If you have been following our Facebook or LinkedIn pages you will know that we have had quite a few posts about attention in the last month. In this blog post you will be able to read about the basic functionality of attention and some interesting studies that sheds new light on the importance of attention and why it can sometimes be difficult to focus.
Basics of attention
Your attention has the job of prioritizing and filtering all the information you are faced with every second. It picks the information it wants your brain to process with its other functions, like memory.
If you don’t pay attention to the right things, you might make the wrong conclusions, answer the wrong thing, or perform the wrong task. Because of this, we are not only wired to automatically pay attention; we can also choose what we focus our attention on. When we make a conscious effort to focus our attention it is also called goal-driven attention or endogenous attention.
We have all experienced a loud sound or sudden movement that we immediately focus on. This is a form of automatic unconscious attention, also called stimulus-driven attention or exogenous attention. It is a useful skill to have in terms of survival and safety. We are programmed to pay attention to sudden movements and loud unexpected noises to avoid being eaten by predators and hurt by dangers in our environment.
The need for attention has changed
The information your stimulus driven attention chooses to prioritize is based on years and years of human survival, but part of our intelligence is the ability to adapt our thinking and behavior to new scenarios. Most of us will agree that our modern everyday lives, are less about survival and more about processing information.
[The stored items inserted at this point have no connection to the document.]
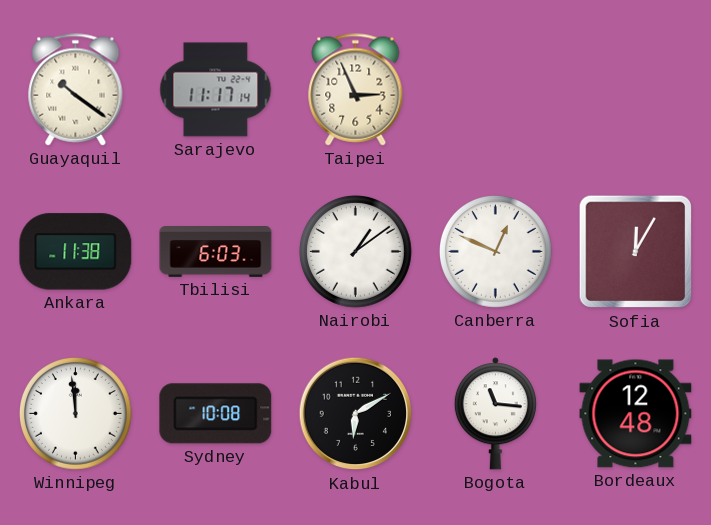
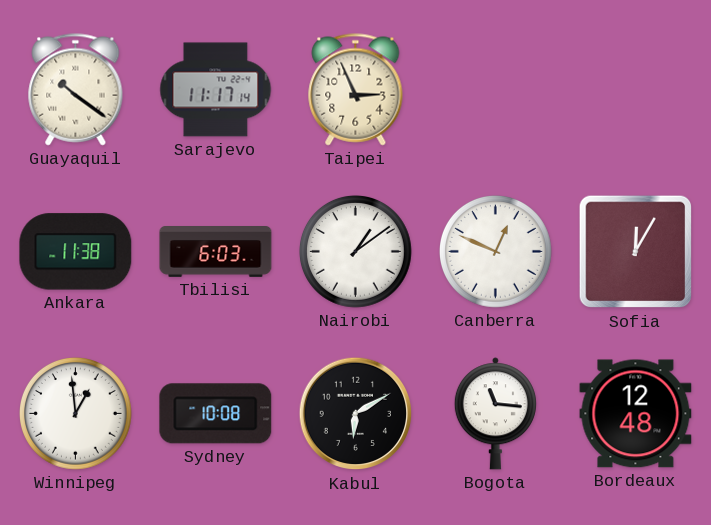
Winnipeg: 11:59 -> 12:59
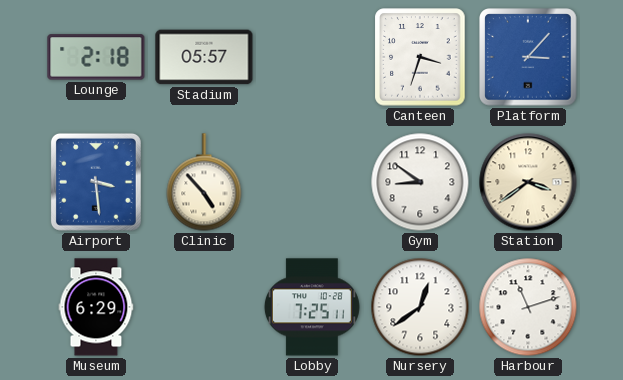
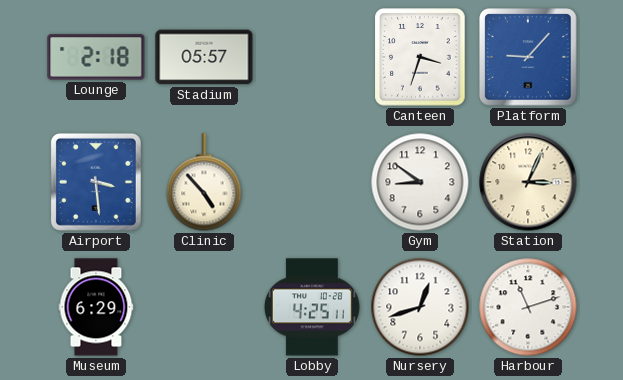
Platform: 3:07 -> 9:07
Station: 3:39 -> 3:04
Lobby: 7:25 -> 4:25
Nursery: 12:39 -> 12:42
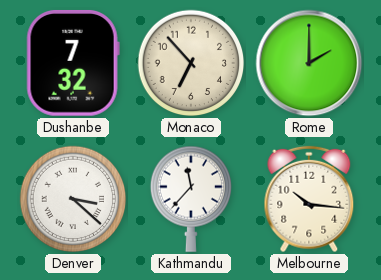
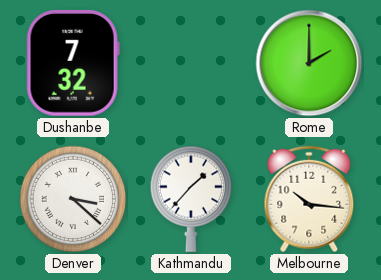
Monaco: 6:53 -> none
Kathmandu: 11:37 -> 1:37
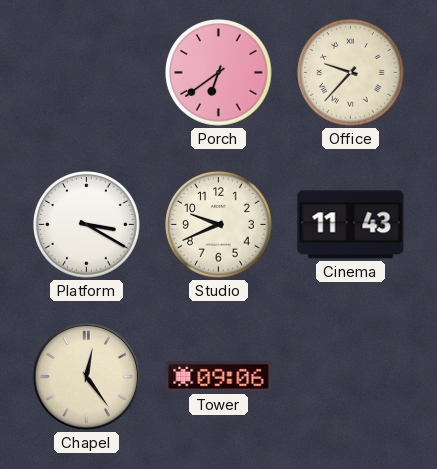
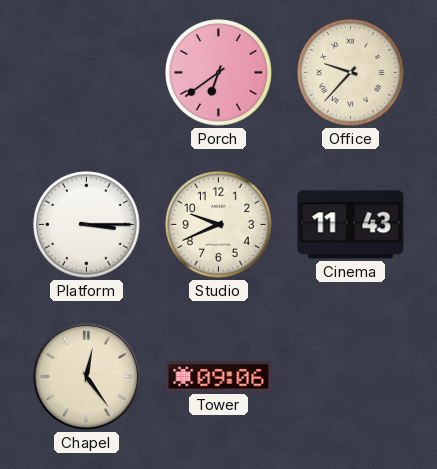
Platform: 3:20 -> 3:15
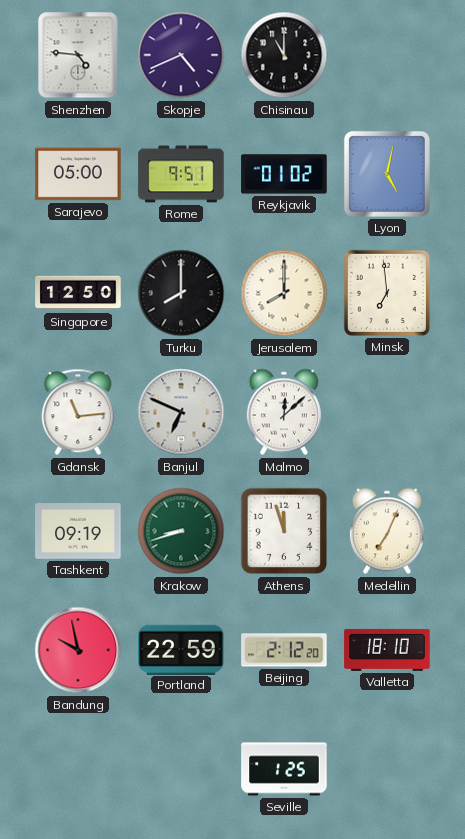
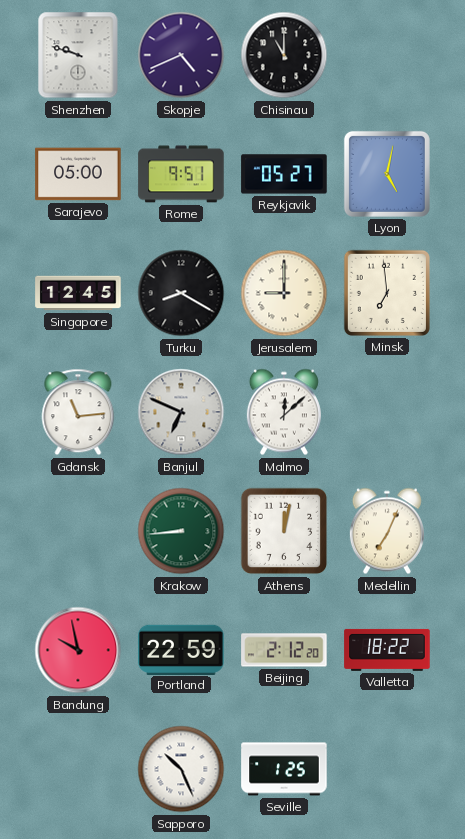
Shenzhen: 4:46 -> 9:48
Reykjavik: 01:02 -> 05:27
Singapore: 12:50 -> 12:45
Turku: 8:00 -> 8:20
Jerusalem: 8:00 -> 9:00
Tashkent: 09:19 -> none
Krakow: 8:42 -> 8:44
Athens: 11:57 -> 12:02
Valletta: 18:10 -> 18:22
Sapporo: none -> 10:26
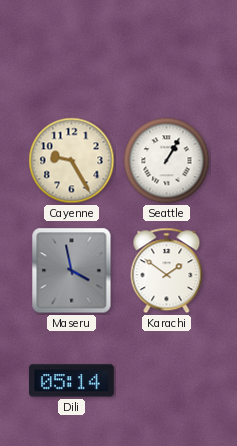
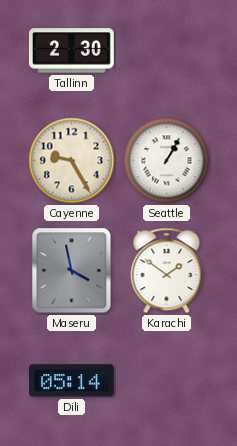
Tallinn: none -> 2:30
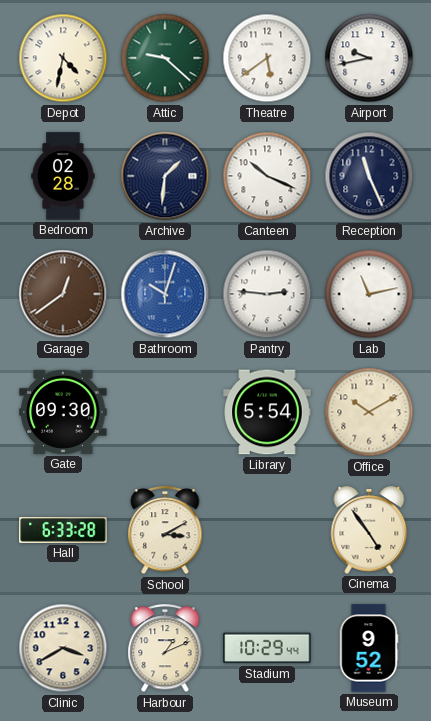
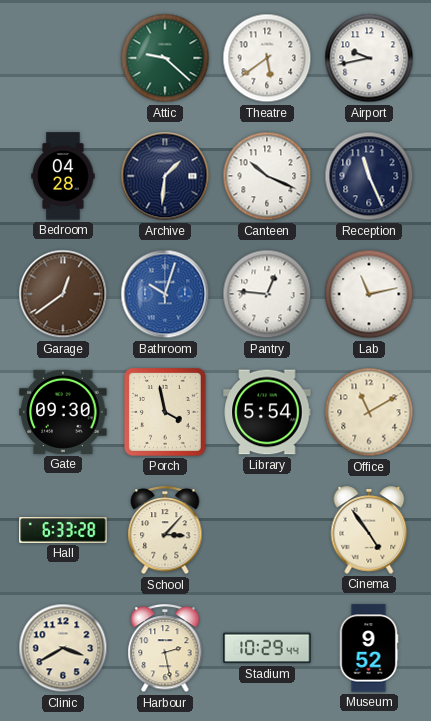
Depot: 4:32 -> none
Bedroom: 02:28 -> 04:28
Pantry: 2:46 -> 12:46
Porch: none -> 3:58
Office: 10:10 -> 11:10
School: 3:10 -> 3:07
Harbour: 1:11 -> 2:28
Whether it is texts, pictures, movies, sound or all of the above, your attention chooses what you focus on and deem important for further brain processing. Your memory does not have the capacity to process and remember all the information you are faced with, which means that a selection process is absolutely required to avoid you feeling overwhelmed. These selections are based on how you use your attention. You program it for what is important and the more you do this, more and more of the process becomes automated.
Scientific studies shed light on the importance of attention
Intenet use alters our attention skills
This article illustrated how the internet is affecting our attention – especially modern children’s attention. We have easy access to vast amount of information. More information than we could ever hope to read in a lifetime. This amount of information makes our brain more selective in what information it actually wants to deal with. This has led to us becoming better and better at skimming texts and information, but less able to actually read in depth. We lose interest faster and move on to other more interesting things. And this behavior has an effect on our memory and by an extension – our ability to learn. If this tendency continues we are likely to have less and less factual knowledge in our brains, ready for use, but as an offset, we are getting increasingly good at evaluating whether content is relevant to us and we are getting better and better at knowing where to look for the information we can’t remember ourselves.
Lowering mind wandering and improving focus equals better learning abilities
The study indicated that students trained in mindfulness (being aware of how you are using you attention and focusing it to serve your needs) became better at remembering things, better at learning and were better at solving problems – which meant they scored higher test scores than students that did not receive this training.
Activities that require enhanced attention makes children with dyslexia better at reading
Finally, a new study showed that children with dyslexia experienced the benefit of 1 year of reading training after playing just 12 hours of action games. This suggests that dyslexia could be a result of the attention not being able to focus on what is important and that their minds are overworked and spends too many resources on unimportant stimulus.
You can take charge and control your life through your attention
We certainly don’t know everything there is to know about the complex processes of our attention, but new research studies are continually showing the importance of its function. We need to be aware of how our daily lives affect our brains and abilities and we have to decide whether we will accept those effects.
Are we happy with all of us being more and more distracted, less able to focus on a task in-depth, but better at finding information? Maybe it would be a good idea to balance the two? Should we make an effort to limit mind wandering so we can become better at what we do? Maybe we should dedicate some time to focus on specific tasks without distractions? And maybe we should decide to focus our attention on improving our ability to pay attention and make sure we are as good as we can be.
So be aware of how you use your attention.